Everyone has a secret family recipe. Surely. Jessica (the head of Yeti operations) grew up with a Dad who was a successful for-real chef. He knows
more about the perfect meal than most of us have ever learned about anything.
In the mold remediation world, because we’re such fun-loving types, we’ve got a recipe for mold remediation called the “HEPA Sandwich”. You’d love it. As mold experts, we establish containment wherever necessary; before a fully suited remediation professional HEPA vacs the affected surface, damp wipes said surface, and then HEPA vacs again.
Somewhere along the way the secret recipe has been getting a sly adjustment.

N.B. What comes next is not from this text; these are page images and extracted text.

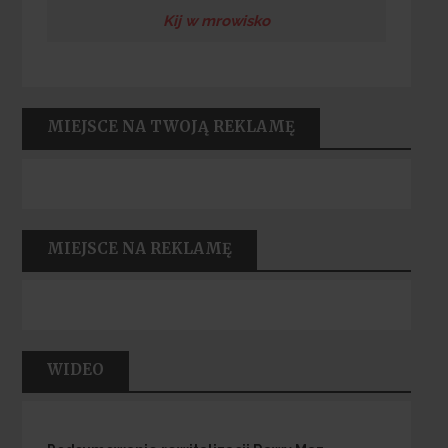
Kij w mrowisko
MIEJSCE NA TWOJĄ REKLAMĘ
MIEJSCE NA REKLAMĘ
WIDEO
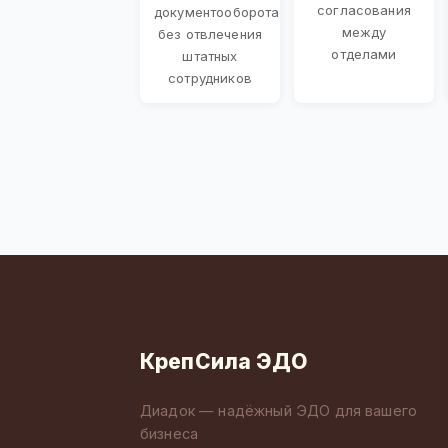
согласования
документооборота
между
без отвлечения
отделами
штатных
сотрудников
КрепСила ЭДО
Диадок — надёжный ЭДО для вашего
бизнеса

In fact, the sandwich has fallen apart altogether – more like an open face, now. This new recipe is now “HEPA, HEPA, Damp Wipe”.
A small change, and possibly insignificant. But the goal is the same – we’re trying to remove (not kill) the mold. The HEPA vac is a negative pressure chamber and it removes loose spores from hard surfaces.
The damp wipe step removes what else you can get off simply from that hard surface before repeating the steps.
In real life, there’s an abrasion step between the two HEPA steps. As long as the moldy hard surface (mold on lumber, for example) is dry, the IICRC S520 recommends that the surface is sanded or otherwise abraded, before the second HEPA vac, and the final damp wipe to collect residual mold spores.
If you’re ever lucky enough to watch mold under a microscope when a person walks past, you’ll see what appears to be all the mold fly away. Actually, that air movement that was imperceptible to you, was a storm in the mold cup, because these spores are light enough to be carried in the air. Easily moved, and fragile. The roots of mold do not go deep on hard surfaces, so they fly away easily. The HEPA vac step sucks them in before you get too close to be moving them around too much.
While we recommend this as the first step in every mold remediation, the practical knowledge is that this recipe is most effective on hard surfaces. Sadly, mold will embed roots in porous surfaces like drywall and cloth.
When drywall is affected by mold, we remove it 100% of the time. The stud wall behind that drywall may also be affected but would not need to be removed. That hard surface like lumber can have the HEPA, HEPA, Damp Wipe treatment, and may even be sanded or otherwise abraded to physically remove the spores from this substrate.
Those spores then get the HEPA, HEPA, Damp Wipe treatment again, and get sucked or blown into a HEPA filter forever.
All this to get you back to a mold-neutral indoor environment.